Dopo anni di battaglie, bandi annunciati ma mai espletati e migliaia di soldi pubblici spesi, sembra esserci uno spiraglio per far tornare in vita il centro sociale di Villa Dante“. È ottimista l’associazione messinese Fare per Cambiare con riferimento alla possibilità di recupero del centro sociale di Villa Dante, e non a torto. Lunedì scorso, nell’ambito di un’apposita seduta di Commissione, è stata infatti raggiunta una prima intesa con la III Circoscrizione, che prevede in sostanza la creazione di un apposito comitato organizzativo avente il compito di gestire il centro in questione.

Sono diversi mesi – prosegue l’associazione – che denunciamo assieme all’associazione Sicilia Terra Nostra lo stato di totale incuria dello stabile e la mancanza di necessari spazi aggregativi in città cui il centro potrebbe in parte sopperire anche grazie ad una adeguata programmazione di attività. Il comitato – spiega poi Fare per Cambiare – sarà composto da alcuni consiglieri circoscrizionali e dalle realtà cittadine presenti.

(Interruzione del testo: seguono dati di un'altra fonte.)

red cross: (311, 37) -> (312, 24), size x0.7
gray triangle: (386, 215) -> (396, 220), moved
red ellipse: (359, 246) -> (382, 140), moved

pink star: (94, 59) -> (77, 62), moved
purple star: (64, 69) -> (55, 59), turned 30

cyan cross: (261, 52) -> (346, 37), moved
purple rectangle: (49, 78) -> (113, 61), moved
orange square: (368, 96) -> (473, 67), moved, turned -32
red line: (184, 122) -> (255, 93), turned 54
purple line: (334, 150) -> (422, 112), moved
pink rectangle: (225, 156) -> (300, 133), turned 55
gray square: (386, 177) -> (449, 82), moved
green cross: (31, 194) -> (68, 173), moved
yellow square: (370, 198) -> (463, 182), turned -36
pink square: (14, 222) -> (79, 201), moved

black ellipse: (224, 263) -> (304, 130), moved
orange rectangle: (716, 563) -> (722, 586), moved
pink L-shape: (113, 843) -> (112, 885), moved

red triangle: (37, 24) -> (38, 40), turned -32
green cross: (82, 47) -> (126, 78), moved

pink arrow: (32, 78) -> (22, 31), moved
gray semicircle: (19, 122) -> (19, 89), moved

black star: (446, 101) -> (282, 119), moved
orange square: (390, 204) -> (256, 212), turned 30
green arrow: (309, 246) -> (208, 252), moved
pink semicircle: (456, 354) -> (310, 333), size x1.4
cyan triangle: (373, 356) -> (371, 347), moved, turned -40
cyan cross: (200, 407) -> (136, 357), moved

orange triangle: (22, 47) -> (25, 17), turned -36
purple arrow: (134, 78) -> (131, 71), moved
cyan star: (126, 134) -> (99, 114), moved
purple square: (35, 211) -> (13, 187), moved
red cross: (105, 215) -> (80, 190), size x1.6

Dopo la comune intesa nel dover recuperare il centro in tempi brevi tramite un’adeguata gestione, chiedono adesso maggiori delucidazioni al riguardo il consigliere Pd Alessandro Cacciotto (già fondatore dell’Associazione Radici) e il consigliere 5Stelle Geraci, chiedendo ulteriori (ed ennesime) opinioni da parte della Giunta comunale in merito alle intenzioni circa quello stabile, facendo così slittare la decisione definitiva asserendo che qualche settimana in più non cambi il degrado che si perpetra da anni. Riteniamo, ed abbiamo adeguatamente esposto, che la posizione assunta dal PD e dal Movimento sia critica, necessitando il centro di immediati interventi che lo rendano gestibile prima che si raggiunga il “punto di non ritorno”, sia per la struttura (il che prevederebbe altri fondi pubblici da impegnare per il recupero), sia per la cittadinanza che manca di un punto di riferimento sociale. Inoltre, l’opinione da parte della Giunta è chiara: è stata più volte ribadita e, con questo spiraglio aperto, risulta definitiva“.

Una presa di tempo a nostro avviso inutile e controproducente – conclude l’associazione – avendo una soluzione ormai vicina, una soluzione che risponda alla fame che il territorio ha di luoghi di incontro ricchi, vivi ed adeguatamente gestiti“.